I would take your premise one step further and submit that the African American brand of religiosity buttresses the White Status quo (a virulent form of it) as much as it buttresses the gender disparities.  Presently, this is the primary reason I don't attend church, the absence of relevancy in terms of uplifting Black society vs. the "otherwordliness" that for too long was the lynchpin of the Black religious experience (that, and football vs. fake Christians, easy choice).  But that's perhaps a debate for another time.

whewww! you sho' is funcky Bobby, and you need to comb yo' hair!

........Black religious experience (that, and football vs. fake Christians, easy choice).  But that's perhaps a debate for another time. And an interesting debate that would surely be.
 
I think it interesting that you end your comment on the note that is the very crux of the articles dilemma. I would argue that faithfully watching football and /or any other professional sports butresses the white status quo more than African American religious practices do.
 
In my opinion, substituting the ritual of deriving vicaruious pleasure and/or impowerment from watching millionares chase, catch or hit balls for the one of seeking spiritual atonement or uplift and social/communal engagement; similarly results in gender separation on maybe the only day( for many) of the week that offers an opportunity for uninterupted union, is similar in that it represents a division and disperity in what African American men and women value as a meaningful ontological experience.

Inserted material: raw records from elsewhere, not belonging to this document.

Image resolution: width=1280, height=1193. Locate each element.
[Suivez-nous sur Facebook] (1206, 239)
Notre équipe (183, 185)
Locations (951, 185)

Respectively: excercise of physical prowess, surpression of complex emotions and obtaing immediate results as apposed to emotional recognition, vulnerability and patience. Now if  a man was out on the field in the park actually playing while his woman  woman was in church then one could argue (although still sepparated) that their experiences have much more in common in that they were both equally and  actively participating in serving their respective diety than. At least the conversation at dinner might  be more spirited. Would it not?